In March 2007, Oh My Gods! was made available in book form for the first time. As of February 2009, five volumes of yearly anthologies had been made available at the print-on-demand publisher Lulu. These volumes include:

- Balaris, Shivian (2007). "Oh My Gods! Complete Year One Anthology"
- Balaris, Shivian (2007). "Oh My Gods! Complete Year Two Anthology"
- Balaris, Shivian (2008). "Oh My Gods! Complete Year Three Anthology"
- Balaris, Shivian (2008). "Oh My Gods! Complete Year Four Anthology"
- Balaris, Shivian (2008). "Oh My Gods! Complete Year Five Anthology"
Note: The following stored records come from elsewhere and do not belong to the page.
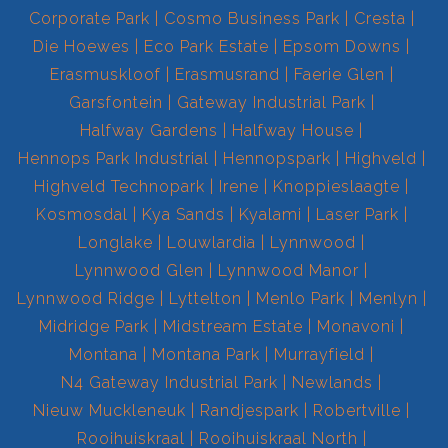
Corporate Park
Cosmo Business Park
Cresta
Die Hoewes
Eco Park Estate
Epsom Downs
Erasmuskloof
Erasmusrand
Faerie Glen
Garsfontein
Gateway Industrial Park
Halfway Gardens
Halfway House
Hennops Park Industrial
Hennopspark
Highveld
Highveld Technopark
Irene
Knoppieslaagte
Kosmosdal
Kya Sands
Kyalami
Laser Park
Longlake
Louwlardia
Lynnwood
Lynnwood Glen
Lynnwood Manor
Lynnwood Ridge
Lyttelton
Menlo Park
Menlyn
Midridge Park
Midstream Estate
Monavoni
Montana
Montana Park
Murrayfield
N4 Gateway Industrial Park
Newlands
Nieuw Muckleneuk
Randjespark
Robertville
Rooihuiskraal
Rooihuiskraal North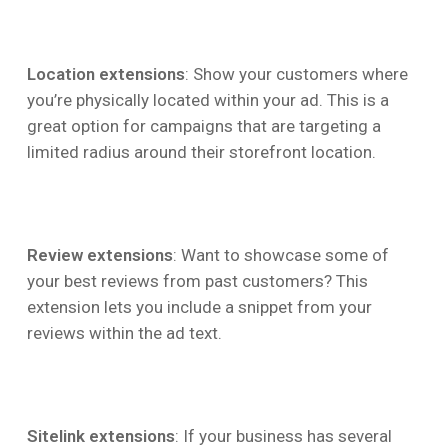
Location extensions
: Show your customers where
you’re physically located within your ad. This is a
great option for campaigns that are targeting a
limited radius around their storefront location.
Review extensions
: Want to showcase some of
your best reviews from past customers? This
extension lets you include a snippet from your
reviews within the ad text.
Sitelink extensions
: If your business has several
In July 2011, two new omnibus volumes of Oh My Gods! were announced on the comic's website. These two volumes were released in eBook and hardback in March 2013 through Lulu. Volume 1 covers the first 1051 published strips plus some unpublished content, while Volume 2 covers the remaining 1049 strips and bonus content. These volumes are the first time that years six and seven of the comic have been made available in book form:

- Balaris, Shivian (2013). "Oh My Gods! Omnibus - Vol. 1"
- Balaris, Shivian (2013). "Oh My Gods! Omnibus - Vol. 2"

==Awards==
It has won the Golden Web Award for 2003–2004, was a UserFriendly.org Link of the Day and has received reviews from the Shadow Witch Web and Sequential Tart.